BEGIN Data to process

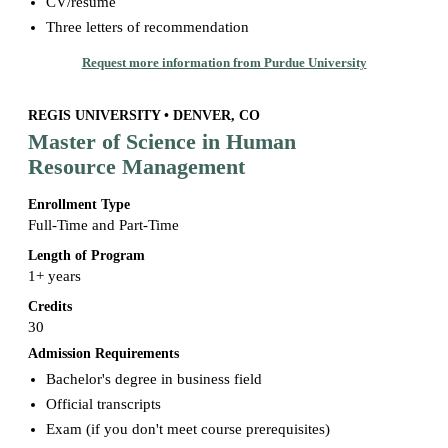
CV/resume
Three letters of recommendation
Request more information from Purdue University
REGIS UNIVERSITY • DENVER, CO
Master of Science in Human
Resource Management
Enrollment Type
Full-Time and Part-Time
Length of Program
1+ years
Credits
30
Admission Requirements
Bachelor's degree in business field
Official transcripts
Exam (if you don't meet course prerequisites)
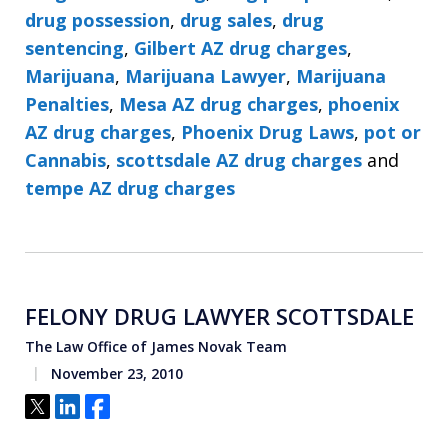
drug possession
,
drug sales
,
drug
sentencing
,
Gilbert AZ drug charges
,
Marijuana
,
Marijuana Lawyer
,
Marijuana
Penalties
,
Mesa AZ drug charges
,
phoenix
AZ drug charges
,
Phoenix Drug Laws
,
pot or
Cannabis
,
scottsdale AZ drug charges
and
tempe AZ drug charges
FELONY DRUG LAWYER SCOTTSDALE
The Law Office of James Novak Team
November 23, 2010
Tweet
Share
Share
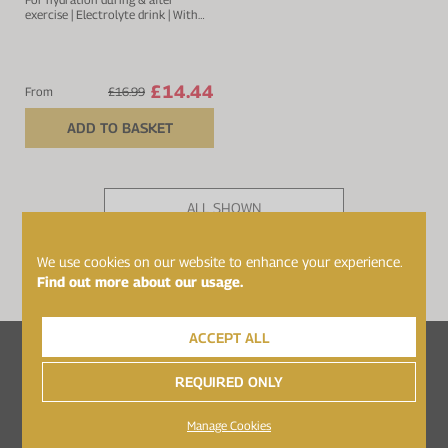
exercise | Electrolyte drink | With
sodium, calcium, potassium &
magnesium
£14.44
From
£16.99
ADD TO BASKET
ALL SHOWN
PAGE 1 OF 1
We use cookies on our website to enhance your experience.
Find out more about our usage.
ACCEPT ALL
Follow Healthspan Elite on...
REQUIRED ONLY
Manage Cookies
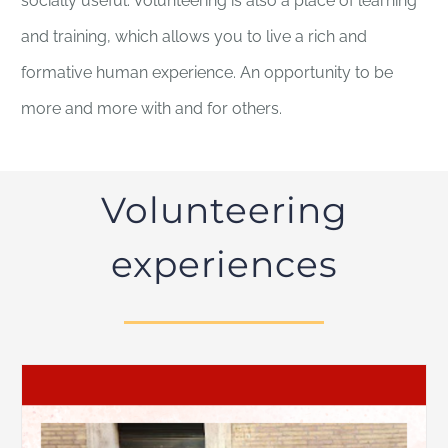
socially useful. Volunteering is also a place of learning
and training, which allows you to live a rich and
formative human experience. An opportunity to be
more and more with and for others.
Volunteering
experiences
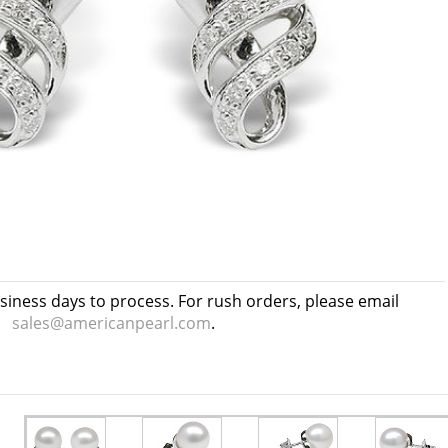
usiness days to process. For rush orders, please email
sales@americanpearl.com
.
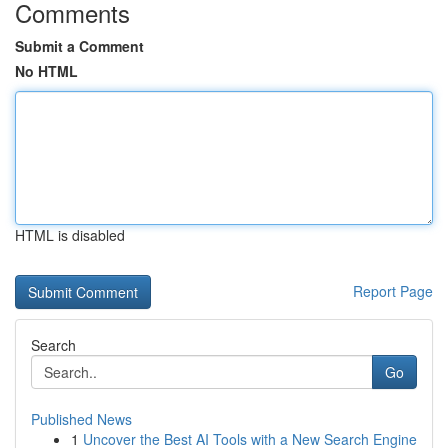
Comments
Submit a Comment
No HTML
HTML is disabled
Report Page
Search
Go
Published News
1
Uncover the Best AI Tools with a New Search Engine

END Data to process

> _Work task_
Excluding the pictures, write out exactly the lines from the line that contains "Bachelor's degree in business field" through the end of the records.

> _Expected answer_
Bachelor's degree in business field
Official transcripts
Exam (if you don't meet course prerequisites)
drug possession
,
drug sales
,
drug
sentencing
,
Gilbert AZ drug charges
,
Marijuana
,
Marijuana Lawyer
,
Marijuana
Penalties
,
Mesa AZ drug charges
,
phoenix
AZ drug charges
,
Phoenix Drug Laws
,
pot or
Cannabis
,
scottsdale AZ drug charges
and
tempe AZ drug charges
FELONY DRUG LAWYER SCOTTSDALE
The Law Office of James Novak Team
November 23, 2010
Tweet
Share
Share
exercise | Electrolyte drink | With
sodium, calcium, potassium &
magnesium
£14.44
From
£16.99
ADD TO BASKET
ALL SHOWN
PAGE 1 OF 1
We use cookies on our website to enhance your experience.
Find out more about our usage.
ACCEPT ALL
Follow Healthspan Elite on...
REQUIRED ONLY
Manage Cookies
socially useful. Volunteering is also a place of learning
and training, which allows you to live a rich and
formative human experience. An opportunity to be
more and more with and for others.
Volunteering
experiences
usiness days to process. For rush orders, please email
sales@americanpearl.com
.
Comments
Submit a Comment
No HTML
HTML is disabled
Report Page
Search
Go
Published News
1
Uncover the Best AI Tools with a New Search Engine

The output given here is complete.